[Extract]
Gentlemen
We send you herewith, the draught of a Frigate, by a very ingenious Officer 2 in this Service, which appears to Us peculiarly suitable for Our purpose, ahd We are in hopes of being able to ship Cordage and Sail Cloth, & Anchors &c Sufficient for Five or Six such Frigates, by the time you can have them built.
Though deprived of any intelligence from you since the first of last November, & without remittances leaves us in a Situation easier to be conceived than described. The want of intelligence affects the Cause of the United States in every department; such Accts of Our Affairs [as] arrive in Europe at all, come thro the hands of Our Enemies, & whether defeated or Victorious we are the last who are acquainted with Events which ought first to be announced by Us. We are really unable to account for this Silence, and while We are affected by the unhappy Consequences of it, must intreat the honorable Congress to devise some method for giving us the earliest and most certain intelligence of what passes in America.

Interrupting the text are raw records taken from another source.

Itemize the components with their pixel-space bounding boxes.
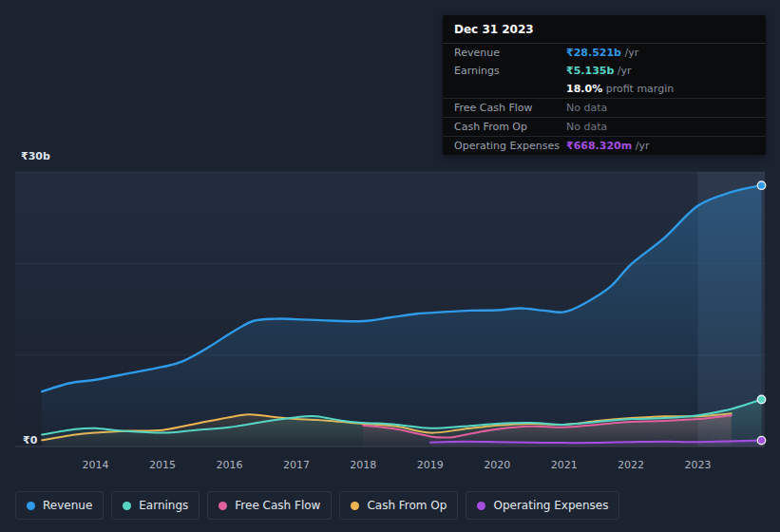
legend-item-earnings[interactable]: Earnings — [111, 491, 200, 520]
chart-tooltip: Dec 31 2023 Revenue ₹28.521b /yr Earning… — [443, 15, 766, 155]
x-axis-tick-label: 2014 — [83, 459, 109, 471]
tooltip-label: Cash From Op — [454, 121, 566, 133]
tooltip-value: 18.0% profit margin — [566, 83, 674, 95]
tooltip-row-revenue: Revenue ₹28.521b /yr — [443, 44, 766, 62]
legend-item-label: Operating Expenses — [493, 499, 608, 512]
series-end-dot-operating-expenses — [757, 436, 765, 444]
tooltip-label: Operating Expenses — [454, 140, 566, 152]
earnings-dot-icon — [123, 502, 131, 510]
x-axis-tick-label: 2017 — [283, 459, 310, 471]
tooltip-value: No data — [566, 102, 607, 114]
x-axis-tick-label: 2020 — [484, 459, 510, 471]
legend-item-revenue[interactable]: Revenue — [15, 491, 104, 520]
legend-item-cash-from-op[interactable]: Cash From Op — [339, 491, 458, 520]
legend-item-label: Revenue — [43, 499, 92, 512]
cash-from-op-dot-icon — [351, 502, 359, 510]
earnings-revenue-history-panel: ₹30b ₹0 20142015201620172018201920202021… — [0, 0, 780, 532]
legend-item-operating-expenses[interactable]: Operating Expenses — [466, 491, 619, 520]
tooltip-row-profit-margin: 18.0% profit margin — [443, 80, 766, 98]
tooltip-value: ₹5.135b /yr — [566, 65, 632, 77]
legend-item-label: Free Cash Flow — [235, 499, 320, 512]
x-axis-tick-label: 2022 — [618, 459, 644, 471]
legend-item-label: Earnings — [139, 499, 188, 512]
tooltip-row-cash-from-op: Cash From Op No data — [443, 117, 766, 136]
tooltip-row-earnings: Earnings ₹5.135b /yr — [443, 62, 766, 80]
x-axis-tick-label: 2016 — [216, 459, 242, 471]
series-end-dot-earnings — [757, 395, 765, 403]
tooltip-label: Earnings — [454, 65, 566, 77]
operating-expenses-dot-icon — [477, 502, 485, 510]
tooltip-row-free-cash-flow: Free Cash Flow No data — [443, 98, 766, 117]
series-end-dot-revenue — [757, 181, 765, 189]
tooltip-date: Dec 31 2023 — [443, 15, 766, 44]
legend-item-free-cash-flow[interactable]: Free Cash Flow — [207, 491, 332, 520]
x-axis-tick-label: 2021 — [551, 459, 578, 471]
tooltip-value: ₹28.521b /yr — [566, 47, 638, 59]
tooltip-label: Revenue — [454, 47, 566, 59]
tooltip-value: ₹668.320m /yr — [566, 140, 649, 152]
chart-legend: Revenue Earnings Free Cash Flow Cash Fro… — [15, 491, 619, 520]
x-axis-tick-label: 2019 — [417, 459, 444, 471]
legend-item-label: Cash From Op — [367, 499, 447, 512]
tooltip-row-operating-expenses: Operating Expenses ₹668.320m /yr — [443, 136, 766, 155]
revenue-dot-icon — [27, 502, 35, 510]
x-axis-tick-label: 2023 — [685, 459, 712, 471]
x-axis-tick-label: 2015 — [149, 459, 176, 471]
free-cash-flow-dot-icon — [219, 502, 227, 510]
x-axis-tick-label: 2018 — [350, 459, 376, 471]
tooltip-label: Free Cash Flow — [454, 102, 566, 114]
tooltip-value: No data — [566, 121, 607, 133]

The Ship 3 by which this is sent, is Loaded with Cloathing, and Cordage, and Duck, not having a full Cargo of the former. We ordered Mr Williams who acts for Us at Nantes to compleat [it] with the latter, for which We have obtained a Short Credit. Mr Williams will write You by this Opportunity. he has been of great Service to Us at Nantes, & it is but justice to say that his knowledge of business, probity, Activity & Zeal for the Interests of his Country, with the good Opinion justly entertained of him by Gentlemen in Business at Nantes, render him Very serviceable in Our Affairs there, & proper to be employed in Commercial Transactions.
It gives Us pain to be obliged to say, that the conduct of Mr [John Philip] Merkle is intirely the reverse. he left the Vessel he came over in at Bordeaux on Expence in December last; has sent no Orders to her since. he passed thro Paris in January for holland, or rather spent a Month in the City, on his journey, where, as well as at Bordeaux, his character is marked by low debauchery, incompatible with the Gentleman or the Man of Business. Persons of such a Character giving themselves out for Agents of Congress, and producing Contracts in support of their Pretensions, hurt the Commercial reputation of the United States, and can be of no Service in any shape whatever.